The New Orleans Hillel Center kicked off the beginning of the fall school semester with a week of orientation events.
Hillel, the Jewish student organization for the New Orleans area, is a resource for Loyola, Tulane, Louisiana State University and University of New Orleans.
Festivities began Sunday with a Welcome Brunch.
More than 300 students from Loyola and Tulane and their families crowded into the Hillel Center at 912 Broadway St., to meet, greet and eat.
Students also filled out surveys about their interests.
Parents purchased T-shirts and holiday meals in advance before congregating at tables laden with bagels, cold cuts, fruit, coffee and orange juice.

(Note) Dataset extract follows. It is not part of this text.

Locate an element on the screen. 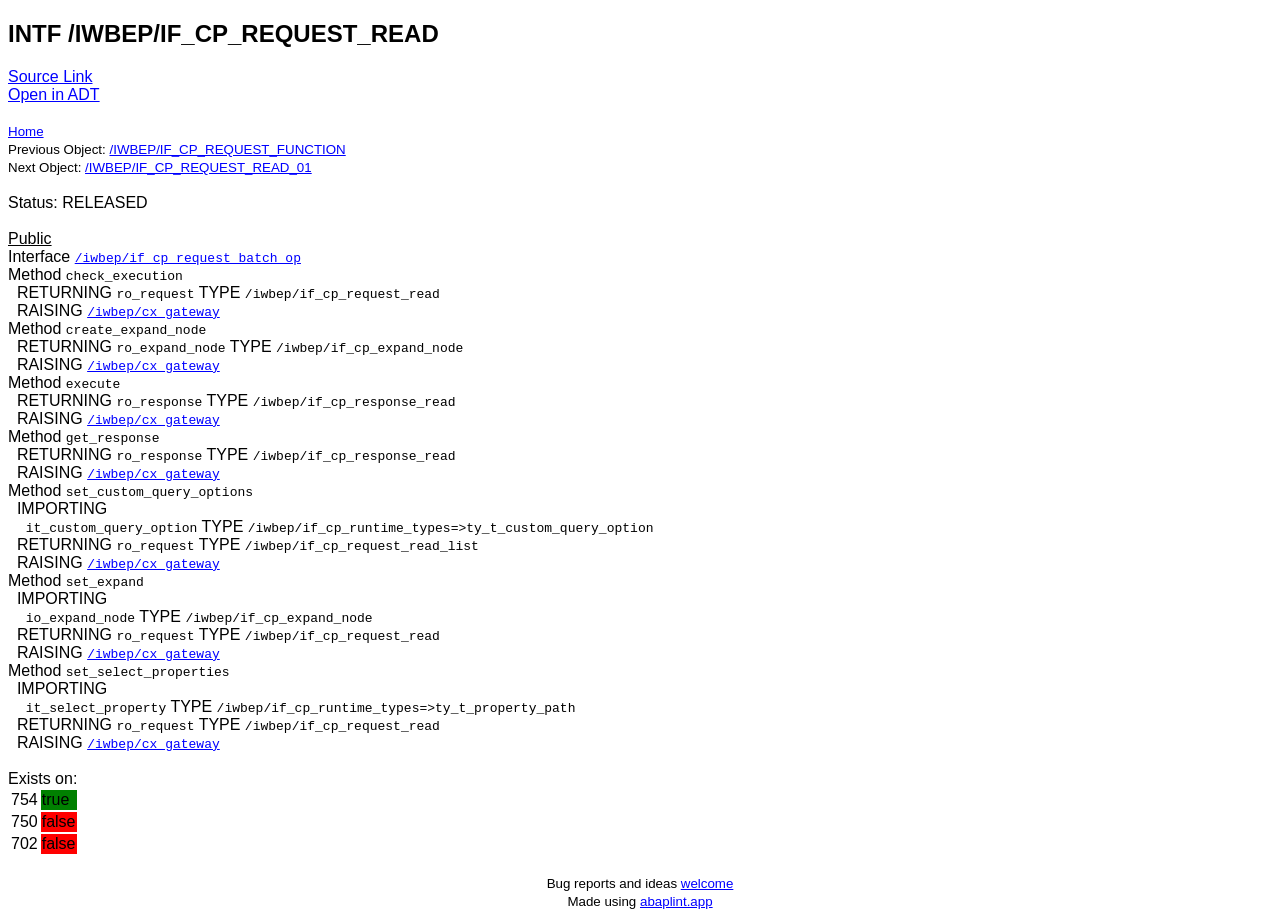 This screenshot has width=1280, height=918. abaplint.app is located at coordinates (676, 901).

Hillel is all about bringing students together, according to Kathryn Saffro, Jewish Student Life Coordinator.
“Students tend to meet other students on their floor and in their classes, and that’s it.
“More than anything, we want to provide an opportunity for [Jewish] students to meet each other.”
On Tuesday night, the crowd was back at the center for a barbeque.
During the school year, every Tuesday night from 7 p.m. to 9 p.m., the Hillel Center serves a free kosher meal and is open for any activity students may want, whether it be using the big screen televison, playing foosball or studying.
This Tuesday, Hillel lay board member Alan Franco flipped burgers and hotdogs, the staff set out condiments and chips, and students, nervous about their impending first day of college or relaxing after their second, took the opportunity to talk with new friends or catch up with old ones.
Hillel took the party to campus Wednesday night with a firelit party on Tulane’s Sharp Quad. Students roasted marshmallows on barbeques and drank from root beer kegs. Students just walking by wandered over, drawn by the firelight and free food.
Tonight ends orientation week with Shabbat services in Tulane’s Rogers Chapel.
This will include candle-lighting and a musical, student-led service.
Afterward, students will celebrate the end of the first week of school in a tropical paradise: a luau-themed Shabbat dinner, complete with matzo-ball soup.
Students lead a wide variety of programs at Hillel, both on campus and in the community.
The orientation week is designed to introduce students to staff and their fellow students and allow them to become comfortable with the Hillel Center and atmosphere.
In the past three years, Hillel has gone from a rigidly structured organization with several specific board positions to a more loosely structured group that allows any student to create a program and get financing.
“We’re taking a step back and saying, ‘Welcome,'” Saffro said..
“It’s not about getting people to Hillel. We’re going out of our way to welcome students to college, New Orleans, and Jewish life on campus.
“We want to bring celebration to them on the campuses.”